Segment Start: Stored data

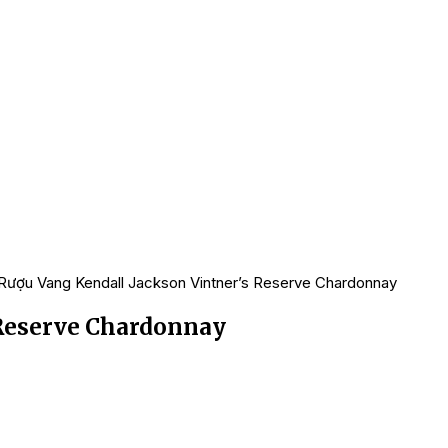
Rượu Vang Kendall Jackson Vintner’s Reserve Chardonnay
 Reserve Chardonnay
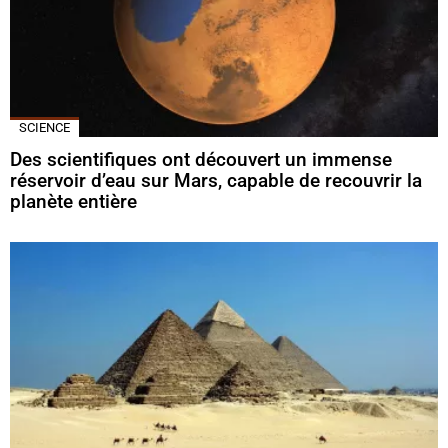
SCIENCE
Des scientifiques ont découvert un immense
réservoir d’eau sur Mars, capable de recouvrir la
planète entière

Segment End: Stored data
Segment Start: Stored data

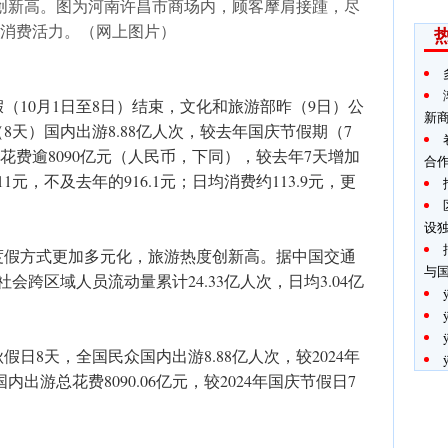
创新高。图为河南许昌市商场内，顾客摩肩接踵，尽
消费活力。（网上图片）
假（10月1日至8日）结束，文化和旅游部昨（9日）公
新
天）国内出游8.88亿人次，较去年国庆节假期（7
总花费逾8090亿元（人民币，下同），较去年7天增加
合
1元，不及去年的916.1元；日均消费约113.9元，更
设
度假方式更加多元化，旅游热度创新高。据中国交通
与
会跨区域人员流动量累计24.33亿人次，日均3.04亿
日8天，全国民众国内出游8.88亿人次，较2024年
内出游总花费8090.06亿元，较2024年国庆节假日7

Segment End: Stored data
Segment Start: Stored data

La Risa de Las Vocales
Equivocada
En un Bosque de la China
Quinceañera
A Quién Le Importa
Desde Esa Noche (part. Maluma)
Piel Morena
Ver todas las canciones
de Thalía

Segment End: Stored data

* **Exercise details**
How many lines of the listing include the string "Reserve"? Give only the number.

* **Result of the exercise**
2